The overarching problem with that tactic is this: With Shiite militias deployed to confront ISIS in Anbar, a more intense U.S.-led air campaign will again conjure up the notion of the U.S. Air Force effectively turning into an arm of the Iranian military, a prospect senior Pentagon officials hardly relish. At the same time, the U.S. is training Sunni tribal fighters at the al-Asad air base northwest of Ramadi. “It remains to be seen,” says Theodore Bell, an analyst at the Washington based Institute for the Study of War, “how the Iraqi government will integrate the [Sunni and Shia] forces to beneficial effect.”

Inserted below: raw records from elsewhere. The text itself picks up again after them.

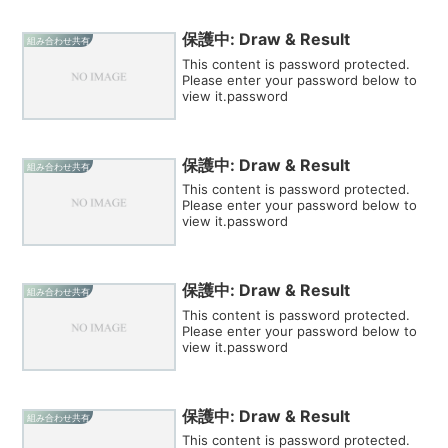
保護中: Draw & Result
組み合わせ共有
This content is password protected.
Please enter your password below to
view it.password
保護中: Draw & Result
組み合わせ共有
This content is password protected.
Please enter your password below to
view it.password
保護中: Draw & Result
組み合わせ共有
This content is password protected.
Please enter your password below to
view it.password
保護中: Draw & Result
組み合わせ共有
This content is password protected.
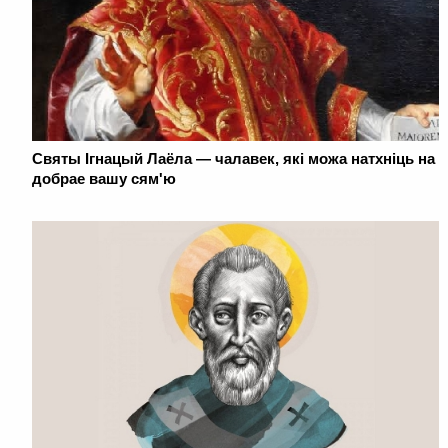
Святы Ігнацый Лаёла — чалавек, які можа натхніць на
добрае вашу сям'ю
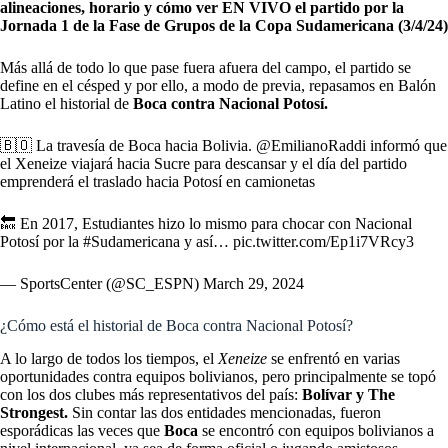
alineaciones, horario y cómo ver EN VIVO el partido por la
Jornada 1 de la Fase de Grupos de la Copa Sudamericana (3/4/24)
Más allá de todo lo que pase fuera afuera del campo, el partido se
define en el césped y por ello, a modo de previa, repasamos en Balón
Latino el historial de
Boca contra Nacional Potosí.
🇧🇴 La travesía de Boca hacia Bolivia.
@EmilianoRaddi
informó que
el Xeneize viajará hacia Sucre para descansar y el día del partido
emprenderá el traslado hacia Potosí en camionetas
🔙 En 2017, Estudiantes hizo lo mismo para chocar con Nacional
Potosí por la
#Sudamericana
y así…
pic.twitter.com/Ep1i7VRcy3
— SportsCenter (@SC_ESPN)
March 29, 2024
¿Cómo está el historial de Boca contra Nacional Potosí?
A lo largo de todos los tiempos, el
Xeneize
se enfrentó en varias
oportunidades contra equipos bolivianos, pero principalmente se topó
con los dos clubes más representativos del país:
Bolívar y The
Strongest.
Sin contar las dos entidades mencionadas, fueron
esporádicas las veces que
Boca
se encontró con equipos bolivianos a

An intensified air campaign—if it comes—will have regional reverberations. As the day draws near that Iran and the P5 plus one (the U.S. and its international partners) sign a nuclear deal that Sunni governments in the region believe puts Tehran on an internationally approved path to the bomb, the images of ramped up U.S. air strikes in support of Shiite fighters in Iraq will drive Riyadh, Amman & Co. to distraction. A Sunni revolt is already well underway throughout the region: in Syria, in the proxy war between Iran and Saudi Arabia in Yemen, and in the support for ISIS among a significant portion of Sunnis in Anbar. Does the Sunni-Shia war in the Middle East and North Africa now intensify?
Washington has said it seeks a Sunni-Shia balance of power in the region, and hopes that would be stabilizing. It has tried to reassure Sunni allies with more robust security arrangements. Events on the ground are anything but stabilizing, however, and it’s hard to see how that changes anytime soon.